Ah, aku ingat. Lestari merupakan sepupu dari Juan. Rumah mereka berdekatan. Lestari juga merupakan kakak kelasku dulu. Kami memang tidak terlalu dekat, namun seingat ku Lestari sangat baik dan ramah padaku.

"Oh, iya aku mengingatmu. Lestari. Sudah lama sekali kita tidak bertemu." Ujarku.

"Dengan siapa kau kemari?" Tanya Lestari.

"Aku sendiri. Sengaja ingin menghadiri pesta ini." Jawabku.

"Ayo, biar kuantar menemui mempelai." Ajak Lestari.

Aku melangkah ditemani Lestari. Sambil terus menguatkan diri sendiri. Tuhan yang tau betapa aku sangat berusaha menahan air mata supaya tidak kembali tumpah.

Sampai di depan pelaminan, Lestari memintaku untuk naik sendirian. "Sampai sini saja ya, aku harus mengurus keperluan lain. Nanti aku temani kembali." Ucapnya Lestari lalu ia pergi.

Juan menatapku. Aku menaiki pelaminan itu. Setengah mati kucoba untuk tetap tersenyum.
Dihadapan mereka, kuucapkan rasa bahagia.
"Selamat ya, semoga terus berbahagia." Jelasku.

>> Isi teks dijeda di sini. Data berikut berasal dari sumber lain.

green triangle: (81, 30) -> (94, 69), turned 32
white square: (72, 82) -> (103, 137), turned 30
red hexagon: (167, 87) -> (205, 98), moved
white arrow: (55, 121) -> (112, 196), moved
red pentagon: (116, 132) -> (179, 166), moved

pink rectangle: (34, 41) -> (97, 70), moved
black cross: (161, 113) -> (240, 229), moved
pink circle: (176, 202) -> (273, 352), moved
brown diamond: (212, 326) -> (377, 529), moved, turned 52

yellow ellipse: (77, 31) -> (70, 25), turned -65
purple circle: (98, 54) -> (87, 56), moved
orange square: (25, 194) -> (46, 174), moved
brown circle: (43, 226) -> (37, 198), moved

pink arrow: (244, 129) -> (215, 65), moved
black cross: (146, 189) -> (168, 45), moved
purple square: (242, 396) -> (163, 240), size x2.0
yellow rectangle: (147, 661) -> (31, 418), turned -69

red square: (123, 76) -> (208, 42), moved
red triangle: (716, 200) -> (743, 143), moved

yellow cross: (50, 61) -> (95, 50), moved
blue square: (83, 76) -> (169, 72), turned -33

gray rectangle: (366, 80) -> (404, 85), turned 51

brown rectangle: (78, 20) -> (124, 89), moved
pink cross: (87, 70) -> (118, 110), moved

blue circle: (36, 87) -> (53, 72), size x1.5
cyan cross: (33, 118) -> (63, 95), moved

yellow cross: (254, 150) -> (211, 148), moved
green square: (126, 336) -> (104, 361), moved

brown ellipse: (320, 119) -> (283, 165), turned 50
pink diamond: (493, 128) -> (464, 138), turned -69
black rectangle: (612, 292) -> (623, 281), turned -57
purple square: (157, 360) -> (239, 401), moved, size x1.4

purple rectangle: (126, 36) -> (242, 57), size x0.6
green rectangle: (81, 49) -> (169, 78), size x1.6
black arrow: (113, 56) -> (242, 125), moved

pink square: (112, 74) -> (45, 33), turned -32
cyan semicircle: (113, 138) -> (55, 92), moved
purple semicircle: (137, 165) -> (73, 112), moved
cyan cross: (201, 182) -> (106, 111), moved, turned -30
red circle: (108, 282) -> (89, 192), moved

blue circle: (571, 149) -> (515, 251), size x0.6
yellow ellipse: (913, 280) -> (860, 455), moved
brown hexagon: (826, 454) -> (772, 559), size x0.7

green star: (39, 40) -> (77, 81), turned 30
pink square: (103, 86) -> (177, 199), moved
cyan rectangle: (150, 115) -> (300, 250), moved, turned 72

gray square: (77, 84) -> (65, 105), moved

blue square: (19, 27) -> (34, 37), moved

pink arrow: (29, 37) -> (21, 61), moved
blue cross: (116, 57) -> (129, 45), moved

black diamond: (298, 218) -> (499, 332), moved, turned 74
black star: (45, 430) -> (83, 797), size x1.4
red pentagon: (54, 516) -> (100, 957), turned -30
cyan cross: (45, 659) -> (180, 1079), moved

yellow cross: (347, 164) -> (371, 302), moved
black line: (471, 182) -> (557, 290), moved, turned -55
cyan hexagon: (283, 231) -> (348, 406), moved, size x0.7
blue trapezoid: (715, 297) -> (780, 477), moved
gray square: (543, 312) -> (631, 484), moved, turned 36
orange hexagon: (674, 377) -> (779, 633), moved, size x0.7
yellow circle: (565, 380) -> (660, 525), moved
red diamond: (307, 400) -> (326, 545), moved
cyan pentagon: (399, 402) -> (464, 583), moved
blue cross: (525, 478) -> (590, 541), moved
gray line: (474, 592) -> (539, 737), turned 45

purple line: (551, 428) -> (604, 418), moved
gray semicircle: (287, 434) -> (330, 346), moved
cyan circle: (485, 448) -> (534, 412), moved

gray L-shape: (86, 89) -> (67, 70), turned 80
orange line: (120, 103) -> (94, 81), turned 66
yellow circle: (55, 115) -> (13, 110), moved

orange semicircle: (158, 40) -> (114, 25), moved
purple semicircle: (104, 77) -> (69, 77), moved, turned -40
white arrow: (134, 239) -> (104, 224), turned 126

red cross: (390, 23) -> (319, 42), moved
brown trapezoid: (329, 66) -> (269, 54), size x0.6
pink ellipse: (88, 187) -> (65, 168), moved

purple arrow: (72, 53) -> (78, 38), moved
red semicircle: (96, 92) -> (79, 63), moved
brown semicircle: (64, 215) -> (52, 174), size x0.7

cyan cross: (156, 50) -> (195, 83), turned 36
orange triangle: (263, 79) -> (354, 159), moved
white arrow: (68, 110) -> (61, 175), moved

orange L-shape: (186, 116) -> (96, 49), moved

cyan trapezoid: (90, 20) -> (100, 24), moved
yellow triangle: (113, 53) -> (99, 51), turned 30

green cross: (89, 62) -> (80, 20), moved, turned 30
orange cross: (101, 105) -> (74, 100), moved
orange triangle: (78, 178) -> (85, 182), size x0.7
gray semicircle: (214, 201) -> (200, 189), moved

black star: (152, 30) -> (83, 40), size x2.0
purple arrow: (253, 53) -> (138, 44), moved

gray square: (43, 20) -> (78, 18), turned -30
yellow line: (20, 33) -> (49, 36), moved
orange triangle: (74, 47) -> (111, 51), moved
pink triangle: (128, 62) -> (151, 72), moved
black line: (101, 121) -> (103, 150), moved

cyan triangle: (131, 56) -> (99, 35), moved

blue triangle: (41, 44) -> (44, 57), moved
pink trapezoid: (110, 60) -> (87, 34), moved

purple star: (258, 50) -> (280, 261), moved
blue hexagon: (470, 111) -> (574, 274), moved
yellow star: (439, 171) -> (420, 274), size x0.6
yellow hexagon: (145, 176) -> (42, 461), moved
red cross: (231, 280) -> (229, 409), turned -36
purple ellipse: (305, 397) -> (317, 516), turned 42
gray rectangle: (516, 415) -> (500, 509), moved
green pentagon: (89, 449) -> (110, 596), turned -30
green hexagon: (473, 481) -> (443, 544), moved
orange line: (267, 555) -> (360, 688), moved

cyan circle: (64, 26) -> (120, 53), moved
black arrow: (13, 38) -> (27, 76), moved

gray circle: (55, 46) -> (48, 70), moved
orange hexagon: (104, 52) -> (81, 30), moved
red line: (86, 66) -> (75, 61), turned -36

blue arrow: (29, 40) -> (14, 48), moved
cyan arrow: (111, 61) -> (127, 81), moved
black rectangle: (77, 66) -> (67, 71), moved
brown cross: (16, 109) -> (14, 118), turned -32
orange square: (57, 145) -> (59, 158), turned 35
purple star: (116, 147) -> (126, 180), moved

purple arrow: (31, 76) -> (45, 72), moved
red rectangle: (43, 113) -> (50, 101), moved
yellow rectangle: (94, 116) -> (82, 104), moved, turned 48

Kemudian aku pergi. Aku tak sekuat itu, aku tidak seberani itu.

Lestari kembali mengejarku. Ia mengajakku untuk duduk bersama di rumahnya yang tak jauh dari tempat acara itu.

"Aku tahu betul perasaanmu saat ini. Tidak pernah terlewat satu hari pun tanpa adanya cerita tentangmu dari Juan. Ia sangat mencintaimu, aku tahu itu. Ia memikirkanmu setiap waktu. Ia tersiksa oleh rindu yang terus membelenggu. Aku tahu ini bukan salahmu, bukan salah sesiapa.

Aku menyayangi Juan seperti aku menyayangi adikku sendiri. Jangan biarkan semua jerih upayanya sia sia. Jangan urungkan niatnya untuk berbahagia. Jika memang cintamu itu nyata, maka relakan lah mereka." Jelas Lestari.

Aku terdiam menelaah kata demi kata yang di ucapkan nya. Seperti duri kecil yang menusuk hati, perlahan tapi pasti. Mungkin memang sudah saatnya, untuk ku tanggung segala deritanya. Derita miliknya, dan milikku juga.

Itu adalah pertemuan terakhirku dengan Juan. Setelah hari itu, aku memilih memutus semua jalan menujunya. Aku tidak ingin tahu, dan aku tidak ingin dia tahu apapun lagi tentangku.